Health Departments and Other Organizations
- Organizers of mass vaccination campaigns not in workplaces (e.g., at
health departments, clinics, senior centers, and retail stores) should plan
campaigns for late October or November or when they are assured of vaccine
supply and make special efforts to vaccinate elderly persons and those at high
risk for influenza complications. Information that may be used in a
campaign setting is available at http://www.cdc.gov/nip/flu.
- Influenza vaccine service providers should develop contingency plans
for possible delays in vaccine distribution. In a delay or
shortage, communications among partner organizations and potential redirection
of vaccine to high-risk persons in the community will be important. State
and local health departments can provide guidance that is appropriate for
their population and systems of care.
As preparation for the 2001--02 influenza season proceeds, updates on
vaccine supply, and other information about influenza vaccination that may be helpful
to providers and health departments, will be available at http://www.cdc.gov/nip/flu.

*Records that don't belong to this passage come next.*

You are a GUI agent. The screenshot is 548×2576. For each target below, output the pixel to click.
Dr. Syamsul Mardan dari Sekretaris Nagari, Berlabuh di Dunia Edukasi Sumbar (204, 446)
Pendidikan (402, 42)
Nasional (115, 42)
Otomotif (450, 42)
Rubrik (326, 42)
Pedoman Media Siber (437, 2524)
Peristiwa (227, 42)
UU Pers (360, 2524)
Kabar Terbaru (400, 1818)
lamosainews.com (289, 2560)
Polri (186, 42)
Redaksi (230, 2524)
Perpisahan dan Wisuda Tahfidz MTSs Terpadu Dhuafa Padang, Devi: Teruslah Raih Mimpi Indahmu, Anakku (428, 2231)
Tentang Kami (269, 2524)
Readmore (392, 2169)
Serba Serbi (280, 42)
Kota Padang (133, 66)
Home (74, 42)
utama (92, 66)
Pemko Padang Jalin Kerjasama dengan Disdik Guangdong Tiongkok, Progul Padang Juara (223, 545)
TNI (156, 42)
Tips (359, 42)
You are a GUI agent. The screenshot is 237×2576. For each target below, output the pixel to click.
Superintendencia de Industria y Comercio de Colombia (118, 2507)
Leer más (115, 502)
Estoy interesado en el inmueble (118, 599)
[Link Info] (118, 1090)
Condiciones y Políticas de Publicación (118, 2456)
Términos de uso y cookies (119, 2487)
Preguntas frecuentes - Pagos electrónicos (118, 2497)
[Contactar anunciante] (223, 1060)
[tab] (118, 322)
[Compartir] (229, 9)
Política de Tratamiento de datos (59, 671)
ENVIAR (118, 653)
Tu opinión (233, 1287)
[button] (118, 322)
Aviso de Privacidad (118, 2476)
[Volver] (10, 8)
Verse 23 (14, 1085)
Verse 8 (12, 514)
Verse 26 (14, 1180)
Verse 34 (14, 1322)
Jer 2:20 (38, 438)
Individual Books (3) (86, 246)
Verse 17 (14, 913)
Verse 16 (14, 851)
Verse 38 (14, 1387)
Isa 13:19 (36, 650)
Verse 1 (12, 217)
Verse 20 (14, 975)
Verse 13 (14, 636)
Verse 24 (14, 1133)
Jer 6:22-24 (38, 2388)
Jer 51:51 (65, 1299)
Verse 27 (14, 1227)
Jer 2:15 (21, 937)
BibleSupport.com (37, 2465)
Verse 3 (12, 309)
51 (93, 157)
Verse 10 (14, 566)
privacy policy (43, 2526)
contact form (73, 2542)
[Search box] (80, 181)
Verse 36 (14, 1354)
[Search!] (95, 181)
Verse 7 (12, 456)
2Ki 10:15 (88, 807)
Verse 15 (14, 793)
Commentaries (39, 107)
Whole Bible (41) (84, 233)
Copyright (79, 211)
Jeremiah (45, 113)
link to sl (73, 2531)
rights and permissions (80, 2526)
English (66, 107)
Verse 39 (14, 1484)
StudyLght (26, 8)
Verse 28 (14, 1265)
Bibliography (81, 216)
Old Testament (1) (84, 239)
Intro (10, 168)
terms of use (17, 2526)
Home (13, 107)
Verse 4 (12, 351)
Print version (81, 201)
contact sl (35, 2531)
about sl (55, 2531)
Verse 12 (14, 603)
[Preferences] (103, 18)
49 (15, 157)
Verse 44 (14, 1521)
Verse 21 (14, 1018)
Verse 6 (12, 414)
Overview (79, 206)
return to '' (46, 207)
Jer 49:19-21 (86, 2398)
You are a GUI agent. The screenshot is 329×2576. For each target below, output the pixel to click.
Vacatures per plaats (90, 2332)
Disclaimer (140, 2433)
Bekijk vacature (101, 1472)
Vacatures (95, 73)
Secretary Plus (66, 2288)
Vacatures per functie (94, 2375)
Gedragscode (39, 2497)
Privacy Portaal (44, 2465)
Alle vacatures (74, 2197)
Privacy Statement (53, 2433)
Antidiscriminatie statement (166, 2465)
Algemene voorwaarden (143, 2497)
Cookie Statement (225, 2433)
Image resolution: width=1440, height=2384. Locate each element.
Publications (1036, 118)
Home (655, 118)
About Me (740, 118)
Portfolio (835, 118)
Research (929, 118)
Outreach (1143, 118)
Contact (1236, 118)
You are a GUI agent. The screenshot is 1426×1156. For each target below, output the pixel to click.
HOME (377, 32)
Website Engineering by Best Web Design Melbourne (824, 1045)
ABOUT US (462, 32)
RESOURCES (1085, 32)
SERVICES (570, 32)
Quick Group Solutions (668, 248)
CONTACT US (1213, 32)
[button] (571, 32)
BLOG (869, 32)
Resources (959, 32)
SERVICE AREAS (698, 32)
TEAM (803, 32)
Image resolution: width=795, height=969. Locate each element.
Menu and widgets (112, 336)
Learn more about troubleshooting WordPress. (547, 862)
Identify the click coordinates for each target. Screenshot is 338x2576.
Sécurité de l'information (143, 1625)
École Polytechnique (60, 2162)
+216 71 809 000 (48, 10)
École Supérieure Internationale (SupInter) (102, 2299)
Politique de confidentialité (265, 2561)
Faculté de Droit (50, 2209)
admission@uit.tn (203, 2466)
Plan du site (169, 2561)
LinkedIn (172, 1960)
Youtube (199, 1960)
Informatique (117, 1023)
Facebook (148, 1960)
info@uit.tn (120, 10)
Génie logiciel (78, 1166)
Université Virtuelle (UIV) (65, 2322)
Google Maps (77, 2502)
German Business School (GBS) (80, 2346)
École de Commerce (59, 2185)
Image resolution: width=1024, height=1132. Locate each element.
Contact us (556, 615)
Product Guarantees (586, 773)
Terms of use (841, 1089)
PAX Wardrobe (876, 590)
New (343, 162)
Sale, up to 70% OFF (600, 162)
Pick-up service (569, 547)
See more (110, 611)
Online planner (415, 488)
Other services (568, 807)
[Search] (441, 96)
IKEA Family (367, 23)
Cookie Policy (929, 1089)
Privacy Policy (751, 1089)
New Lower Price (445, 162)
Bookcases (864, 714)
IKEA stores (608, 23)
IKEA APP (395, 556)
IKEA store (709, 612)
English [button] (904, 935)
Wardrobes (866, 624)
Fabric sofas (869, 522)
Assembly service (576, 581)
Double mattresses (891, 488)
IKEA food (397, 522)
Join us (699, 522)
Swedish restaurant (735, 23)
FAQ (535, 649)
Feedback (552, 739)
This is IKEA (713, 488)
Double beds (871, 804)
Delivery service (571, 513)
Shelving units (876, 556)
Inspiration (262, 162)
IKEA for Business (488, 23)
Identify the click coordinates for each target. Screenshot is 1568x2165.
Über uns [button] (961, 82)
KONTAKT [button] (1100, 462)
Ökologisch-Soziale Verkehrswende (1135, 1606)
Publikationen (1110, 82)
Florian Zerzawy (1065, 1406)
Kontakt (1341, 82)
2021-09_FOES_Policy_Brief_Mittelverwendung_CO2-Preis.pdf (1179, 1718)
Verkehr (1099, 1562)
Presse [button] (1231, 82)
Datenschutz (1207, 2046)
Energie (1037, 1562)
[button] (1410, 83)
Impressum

- US Department of Health and Human Services. Healthy people 2010 (conference ed., in
2 vols). Washington, DC: US Department of Health and Human Services, 2000.
- CDC. Prevention and control of influenza: recommendations of the Advisory
Committee on Immunization Practices (ACIP). MMWR 2001;50(no. RR-4).
- Task Force on Community Preventive Services. Recommendations
regarding interventions to improve vaccination coverage in children, adolescents, and adults.
Am J Prev Med 2000;18:92--6.
* Manufacturers predict vaccine production based on anticipated demand,
production capacity, historic and current experience with yield of vaccine, and duration
of production. Accuracy of predictions may be affected by production problems such
as strain yields, lot failure, or good manufacturing practices (GMP) issues.
One manufacturer that did not produce vaccine in 2000 because of GMP problems
has withdrawn from the market.
Within a high-risk household, either when the person at risk or the household contact is
a young previously unvaccinated child aged <9 years who requires 2-doses for
protection, earlier vaccination of contacts may be reasonable; however, this should be a
lower priority than vaccination of high-risk persons.